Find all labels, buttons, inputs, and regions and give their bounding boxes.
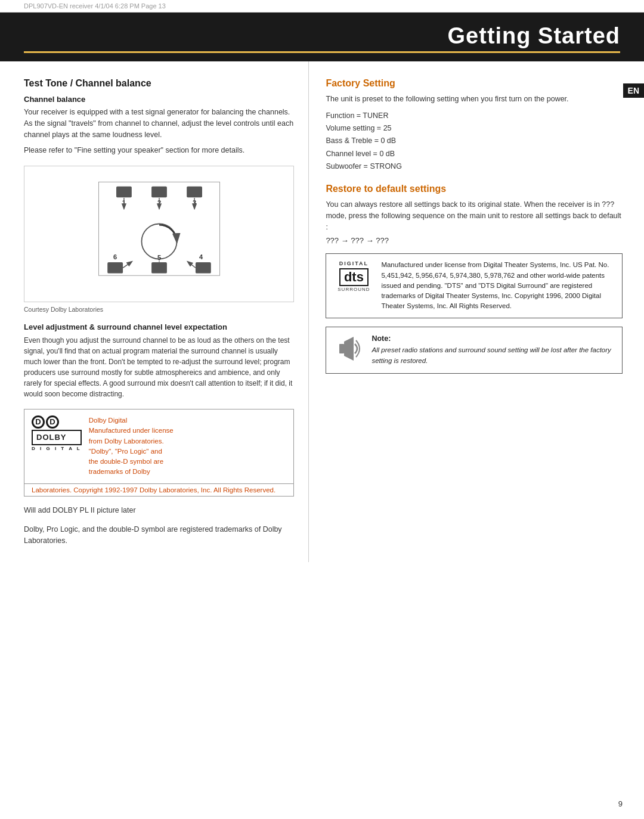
restore-sequence: ??? → ??? → ???	[326, 236, 623, 245]
factory-settings-list: Function = TUNER Volume setting = 25 Bas…	[326, 110, 623, 173]
dts-main-logo: dts	[339, 268, 369, 286]
factory-setting-channel: Channel level = 0 dB	[326, 148, 623, 160]
seq-part3: ???	[376, 236, 389, 245]
placeholder-dolby-pl: Will add DOLBY PL II picture later	[24, 505, 294, 516]
factory-setting-volume: Volume setting = 25	[326, 122, 623, 135]
level-adj-body: Even though you adjust the surround chan…	[24, 335, 294, 399]
factory-setting-function: Function = TUNER	[326, 110, 623, 122]
svg-line-19	[123, 262, 132, 268]
factory-setting-title: Factory Setting	[326, 78, 623, 89]
speaker-diagram-svg: 1 2 3	[88, 175, 231, 294]
right-column: Factory Setting The unit is preset to th…	[309, 61, 644, 562]
dts-box: DIGITAL dts SURROUND Manufactured under …	[326, 253, 623, 318]
test-tone-title: Test Tone / Channel balance	[24, 78, 294, 89]
restore-body: You can always restore all settings back…	[326, 199, 623, 232]
svg-rect-17	[107, 262, 123, 273]
dolby-text-content: Dolby Digital Manufactured under license…	[89, 415, 174, 477]
dolby-line3: "Dolby", "Pro Logic" and	[89, 446, 174, 457]
page-title: Getting Started	[448, 23, 620, 48]
dolby-d-right: D	[46, 415, 59, 429]
dolby-line4: the double-D symbol are	[89, 457, 174, 467]
arrow2: →	[366, 236, 376, 245]
svg-rect-1	[116, 187, 132, 197]
header-underline	[24, 51, 620, 53]
language-badge: EN	[623, 83, 644, 98]
diagram-caption: Courtesy Dolby Laboratories	[24, 306, 294, 313]
speaker-diagram: 1 2 3	[24, 166, 294, 302]
channel-balance-body1: Your receiver is equipped with a test si…	[24, 107, 294, 140]
factory-setting-bass-treble: Bass & Treble = 0 dB	[326, 135, 623, 147]
svg-rect-4	[151, 187, 167, 197]
factory-intro: The unit is preset to the following sett…	[326, 94, 623, 105]
svg-text:6: 6	[113, 253, 117, 260]
dolby-footer: Laboratories. Copyright 1992-1997 Dolby …	[24, 484, 294, 497]
file-info: DPL907VD-EN receiver 4/1/04 6:28 PM Page…	[24, 2, 166, 10]
dts-text: Manufactured under license from Digital …	[381, 260, 615, 311]
channel-balance-subtitle: Channel balance	[24, 95, 294, 104]
level-adj-title: Level adjustment & surround channel leve…	[24, 322, 294, 331]
dts-top-label: DIGITAL	[333, 260, 374, 268]
dolby-line2: from Dolby Laboratories.	[89, 436, 174, 446]
page-header: Getting Started	[0, 13, 644, 61]
svg-rect-11	[196, 262, 211, 273]
seq-part1: ???	[326, 236, 339, 245]
dolby-d-left: D	[32, 415, 45, 429]
dolby-title: Dolby Digital	[89, 415, 174, 426]
note-content: Note: All preset radio stations and surr…	[371, 333, 615, 366]
meta-header: DPL907VD-EN receiver 4/1/04 6:28 PM Page…	[0, 0, 644, 13]
dolby-box: D D DOLBY D I G I T A L Dolby Digital Ma…	[24, 409, 294, 484]
dolby-wordmark: DOLBY	[32, 430, 82, 445]
channel-balance-body2: Please refer to "Fine setting your speak…	[24, 145, 294, 156]
dts-bottom-label: SURROUND	[333, 286, 374, 293]
dolby-double-d: D D	[32, 415, 82, 429]
svg-rect-20	[339, 344, 344, 353]
note-title: Note:	[371, 333, 615, 345]
dolby-line5: trademarks of Dolby	[89, 467, 174, 477]
svg-text:4: 4	[199, 253, 203, 260]
svg-marker-21	[344, 337, 354, 361]
svg-rect-7	[187, 187, 202, 197]
placeholder-trademark: Dolby, Pro Logic, and the double-D symbo…	[24, 524, 294, 547]
note-text: All preset radio stations and surround s…	[371, 345, 615, 366]
dts-logo: DIGITAL dts SURROUND	[333, 260, 374, 293]
note-box: Note: All preset radio stations and surr…	[326, 327, 623, 374]
seq-part2: ???	[351, 236, 364, 245]
page-number: 9	[618, 799, 623, 808]
arrow1: →	[341, 236, 351, 245]
svg-rect-14	[151, 262, 167, 273]
left-column: Test Tone / Channel balance Channel bala…	[0, 61, 309, 562]
dolby-digital-text: D I G I T A L	[32, 445, 82, 452]
factory-setting-subwoofer: Subwoofer = STRONG	[326, 160, 623, 173]
note-icon	[333, 333, 364, 367]
main-layout: Test Tone / Channel balance Channel bala…	[0, 61, 644, 562]
restore-title: Restore to default settings	[326, 184, 623, 194]
note-wave-icon	[333, 333, 364, 364]
dolby-logo: D D DOLBY D I G I T A L	[32, 415, 82, 452]
svg-line-13	[188, 262, 196, 268]
dolby-line1: Manufactured under license	[89, 426, 174, 436]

▶ **Task instructions**
Only the text of the records belongs in the answer, printed exactly and without pictures.

▶ **Result**
Find all labels, buttons, inputs, and regions and give their bounding boxes.
restore-sequence: ??? → ??? → ???	[326, 236, 623, 245]
factory-settings-list: Function = TUNER Volume setting = 25 Bas…	[326, 110, 623, 173]
dts-main-logo: dts	[339, 268, 369, 286]
factory-setting-channel: Channel level = 0 dB	[326, 148, 623, 160]
seq-part3: ???	[376, 236, 389, 245]
placeholder-dolby-pl: Will add DOLBY PL II picture later	[24, 505, 294, 516]
factory-setting-volume: Volume setting = 25	[326, 122, 623, 135]
level-adj-body: Even though you adjust the surround chan…	[24, 335, 294, 399]
factory-setting-function: Function = TUNER	[326, 110, 623, 122]
svg-line-19	[123, 262, 132, 268]
factory-setting-title: Factory Setting	[326, 78, 623, 89]
speaker-diagram-svg: 1 2 3	[88, 175, 231, 294]
right-column: Factory Setting The unit is preset to th…	[309, 61, 644, 562]
dts-box: DIGITAL dts SURROUND Manufactured under …	[326, 253, 623, 318]
test-tone-title: Test Tone / Channel balance	[24, 78, 294, 89]
restore-body: You can always restore all settings back…	[326, 199, 623, 232]
svg-rect-17	[107, 262, 123, 273]
dolby-text-content: Dolby Digital Manufactured under license…	[89, 415, 174, 477]
dolby-line3: "Dolby", "Pro Logic" and	[89, 446, 174, 457]
page-title: Getting Started	[448, 23, 620, 48]
dolby-d-right: D	[46, 415, 59, 429]
dolby-line4: the double-D symbol are	[89, 457, 174, 467]
arrow2: →	[366, 236, 376, 245]
svg-rect-1	[116, 187, 132, 197]
header-underline	[24, 51, 620, 53]
language-badge: EN	[623, 83, 644, 98]
diagram-caption: Courtesy Dolby Laboratories	[24, 306, 294, 313]
speaker-diagram: 1 2 3	[24, 166, 294, 302]
channel-balance-body1: Your receiver is equipped with a test si…	[24, 107, 294, 140]
factory-setting-bass-treble: Bass & Treble = 0 dB	[326, 135, 623, 147]
svg-rect-4	[151, 187, 167, 197]
factory-intro: The unit is preset to the following sett…	[326, 94, 623, 105]
svg-text:6: 6	[113, 253, 117, 260]
dolby-footer: Laboratories. Copyright 1992-1997 Dolby …	[24, 484, 294, 497]
file-info: DPL907VD-EN receiver 4/1/04 6:28 PM Page…	[24, 2, 166, 10]
dts-text: Manufactured under license from Digital …	[381, 260, 615, 311]
channel-balance-subtitle: Channel balance	[24, 95, 294, 104]
level-adj-title: Level adjustment & surround channel leve…	[24, 322, 294, 331]
dts-top-label: DIGITAL	[333, 260, 374, 268]
dolby-line2: from Dolby Laboratories.	[89, 436, 174, 446]
page-header: Getting Started	[0, 13, 644, 61]
svg-rect-11	[196, 262, 211, 273]
seq-part1: ???	[326, 236, 339, 245]
dolby-d-left: D	[32, 415, 45, 429]
dolby-title: Dolby Digital	[89, 415, 174, 426]
note-content: Note: All preset radio stations and surr…	[371, 333, 615, 366]
meta-header: DPL907VD-EN receiver 4/1/04 6:28 PM Page…	[0, 0, 644, 13]
dolby-box: D D DOLBY D I G I T A L Dolby Digital Ma…	[24, 409, 294, 484]
dolby-wordmark: DOLBY	[32, 430, 82, 445]
channel-balance-body2: Please refer to "Fine setting your speak…	[24, 145, 294, 156]
dts-bottom-label: SURROUND	[333, 286, 374, 293]
dolby-double-d: D D	[32, 415, 82, 429]
svg-rect-20	[339, 344, 344, 353]
note-title: Note:	[371, 333, 615, 345]
dolby-line5: trademarks of Dolby	[89, 467, 174, 477]
svg-text:4: 4	[199, 253, 203, 260]
svg-marker-21	[344, 337, 354, 361]
svg-rect-7	[187, 187, 202, 197]
placeholder-trademark: Dolby, Pro Logic, and the double-D symbo…	[24, 524, 294, 547]
note-text: All preset radio stations and surround s…	[371, 345, 615, 366]
dts-logo: DIGITAL dts SURROUND	[333, 260, 374, 293]
note-box: Note: All preset radio stations and surr…	[326, 327, 623, 374]
seq-part2: ???	[351, 236, 364, 245]
page-number: 9	[618, 799, 623, 808]
arrow1: →	[341, 236, 351, 245]
svg-rect-14	[151, 262, 167, 273]
left-column: Test Tone / Channel balance Channel bala…	[0, 61, 309, 562]
dolby-digital-text: D I G I T A L	[32, 445, 82, 452]
factory-setting-subwoofer: Subwoofer = STRONG	[326, 160, 623, 173]
note-icon	[333, 333, 364, 367]
main-layout: Test Tone / Channel balance Channel bala…	[0, 61, 644, 562]
restore-title: Restore to default settings	[326, 184, 623, 194]
note-wave-icon	[333, 333, 364, 364]
dolby-logo: D D DOLBY D I G I T A L	[32, 415, 82, 452]
svg-line-13	[188, 262, 196, 268]
dolby-line1: Manufactured under license	[89, 426, 174, 436]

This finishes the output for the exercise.